First, we find that the probability that the document belongs to the insulting class is 0.5, and the value is correct. Next, take a look at the probability of the occurrence of words in a glossary under a given document category, and see if they are correct. The second word in the glossary is buying, which appears 1 times in Category 1 and never appears in category 0. The corresponding conditional probabilities are 0.0 and 0.05263158, respectively. The calculation is correct. We look for the maximum value in all probabilities, and that value is now. (1) The 28th subscript position of the array, size 0.157 894 74. The word stupidstupid can be found in the 18th subscript position in Myvocablist. This means that stupid is the most able to characterize category 1 (insulting document class) words. Before using this function to classify, you also need to solve some defects in the function Naive Bayes classification function

def classifynb (Vec2classify, P0vec, P1vec, PClass1):
    p1 = SUM (vec2classify * P1vec) + log (PCLASS1)  # element-wise mult
    p0 = SUM (vec2classify * P0vec) + log (1.0-PCLASS1)
    if p1 > P0:
        return 1
    else:
        return 0


D EF TESTINGNB ():
    listoposts, listclasses = Loaddataset ()
    myvocablist = createvocablist (listoposts)
    Trainmat = [] for
    Postindoc in listoposts:
        trainmat.append (Setofwords2vec (Myvocablist, Postindoc))
    p0v, p1v, pAb = trainNB0 (Array (trainmat), Array (listclasses))
    testentry = [' Love ', ' my ', ' dalmation ']
    thisdoc = Array (Setofwords2vec (Myvocablist, testentry))
    print (Testentry, ' classified as: ', CLASSIFYNB (Thisdoc, p0v, P1V, PAB)
    testentry = [' stupid ', ' garbage ']
    thisdoc = Array (Setofwords2vec (Myvocablist, testentry))
    Print (Testentry, ' classified as: ', CLASSIFYNB (Thisdoc, p0v, P1V, pAb))

Next Test.

def main ():
    TESTINGNB ()


if __name__ = = ' __main__ ':
    Main ()
[' Love ', ' my ', ' dalmation '] classified as:  0
[' stupid ', ' garbage '] classified as:  1

Make some changes to the text to see what results the classifier will output. This example is very simple, but it shows how the naive Bayesian classifier works. Next, we'll make some changes to the code to make the classifier work better.

Contact Us

The content source of this page is from Internet, which doesn't represent Alibaba Cloud's opinion; products and services mentioned on that page don't have any relationship with Alibaba Cloud. If the content of the page makes you feel confusing, please write us an email, we will handle the problem within 5 days after receiving your email.

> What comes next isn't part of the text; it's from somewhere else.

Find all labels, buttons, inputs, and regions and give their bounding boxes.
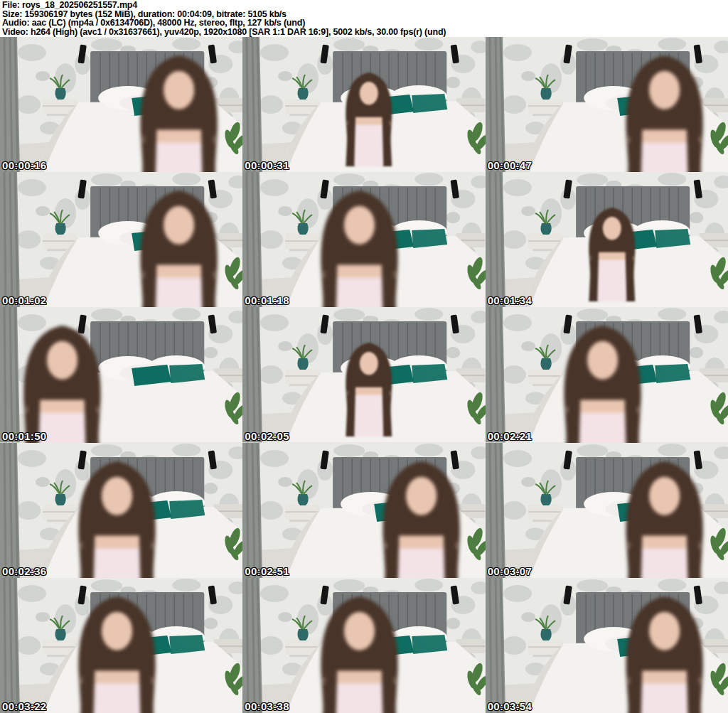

If you find any instances of plagiarism from the community, please send an email to: info-contact@alibabacloud.com and provide relevant evidence. A staff member will contact you within 5 working days.

A Free Trial That Lets You Build Big!

Start building with 50+ products and up to 12 months usage for Elastic Compute Service

  • Sales Support

    1 on 1 presale consultation

  • After-Sales Support

    24/7 Technical Support 6 Free Tickets per Quarter Faster Response

  • Alibaba Cloud offers highly flexible support services tailored to meet your exact needs.